Anse looked at Jewel quick, kind of sliding his eyes that way, then he looked down again. “God knows, if there were ere a man,” he says. Still they didn’t say nothing. They just watched him, waiting, and him sliding his eyes toward their feet and up their legs but no higher. “And the horse,” he says.
“What horse?” Jewel said. Anse just stood there. I be durn, if a man can’t keep the upper hand of his sons, he ought to run them away from home, no matter how big they are. And if he can’t do that, I be durn if he oughtn’t to leave himself. I be durn if I wouldn’t. “You mean, you tried to swap my horse?” Jewel says.
Anse stands there, dangle-armed. “For fifteen years I ain’t had a tooth in my head,” he says. “God knows it.
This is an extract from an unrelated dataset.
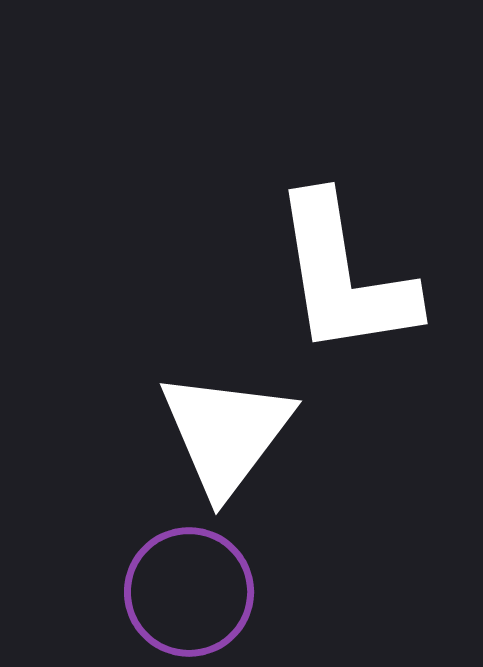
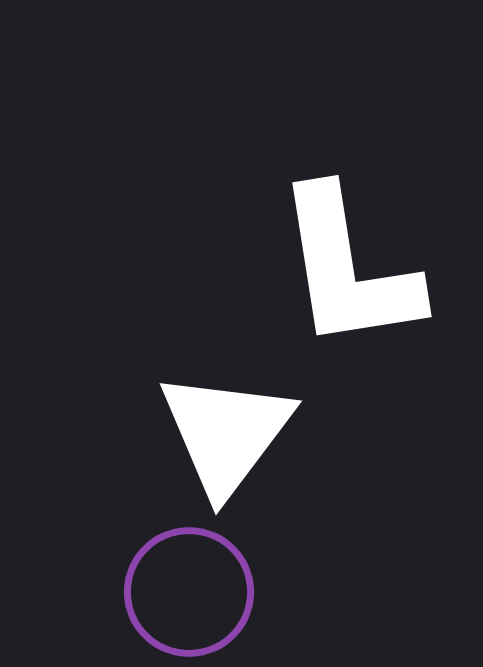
white L-shape: moved 4 px right, 7 px up
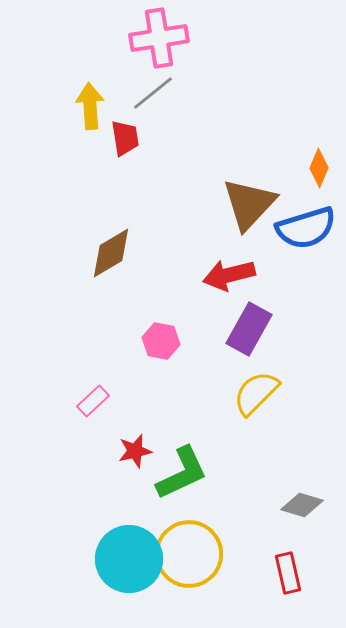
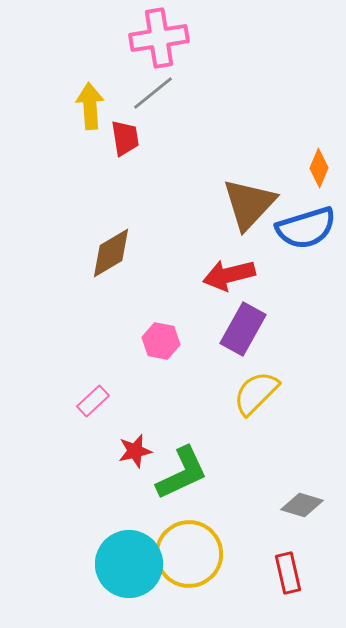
purple rectangle: moved 6 px left
cyan circle: moved 5 px down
He knows in fifteen years I ain’t et the victuals He aimed for man to eat to keep his strength up, and me saving a nickel here and a nickel there so my family wouldn’t suffer it, to buy them teeth so I could eat God’s appointed food. I give that money. I thought that if I could do without eating, my sons could do without riding. God knows I did.”
Jewel stands with his hands on his hips, looking at Anse. Then he looks away. He looked out across the field, his face still as a rock, like it was somebody else talking about somebody else’s horse and him not even listening. Then he spit, slow, and said “Hell” and he turned and went on to the gate and unhitched the horse and got on it. It was moving when he come into the saddle and by the time he was on it they was tearing down the road like the Law might have been behind them. They went out of sight that way, the two of them looking like some kind of a spotted cyclone.
“Well,” I says. “You take my team,” I said. But he wouldn’t do it. And they wouldn’t even stay, and that boy chasing them buzzards all day in the hot sun until he was nigh as crazy as the rest of them. “Leave Cash here, anyway,” I said. But they wouldn’t do that. They made a pallet for him with quilts on top of the coffin and laid him on it and set his tools by him, and we put my team in and hauled the wagon about a mile down the road.
“If we’ll bother you here,” Anse says, “just say so.”
“Sho,” I said. “It’ll be fine here. Safe, too. Now let’s go back and eat supper.”
“I thank you,” Anse said. “We got a little something in the basket. We can make out.”
“Where’d you get it?” I said.
“We brought it from home.”
“But it’ll be stale now,” I said. “Come and get some hot victuals.”
But they wouldn’t come. “I reckon we can make out,” Anse said. So I went home and et and taken a basket back to them and tried again to make them come back to the house.
“I thank you,” he said. “I reckon we can make out.” So I left them there, squatting around a little fire, waiting; God knows what for.
I come on home. I kept thinking about them there, and about that fellow tearing away on that horse. And that would be the last they would see of him. And I be durn if I could blame him. Not for wanting to not give up his horse, but for getting shut of such a durn fool as Anse.
Or that’s what I thought then. Because be durn if there ain’t something about a durn fellow like Anse that seems to make a man have to help him, even when he knows he’ll be wanting to kick himself next minute. Because about a hour after breakfast next morning Eustace Grimm that works Snopes’ place come up with a span of mules, hunting Anse.
“I thought him and Anse never traded,” I said.
“Sho,” Eustace said. “All they liked was the horse. Like I said to Mr. Snopes, he was letting this team go for fifty dollars, because if his uncle Flem had a just kept them Texas horses when he owned them, Anse wouldn’t a never — —”
“The horse?” I said. “Anse’s boy taken that horse and cleared out last night, probably half-way to Texas by now, and Anse — —”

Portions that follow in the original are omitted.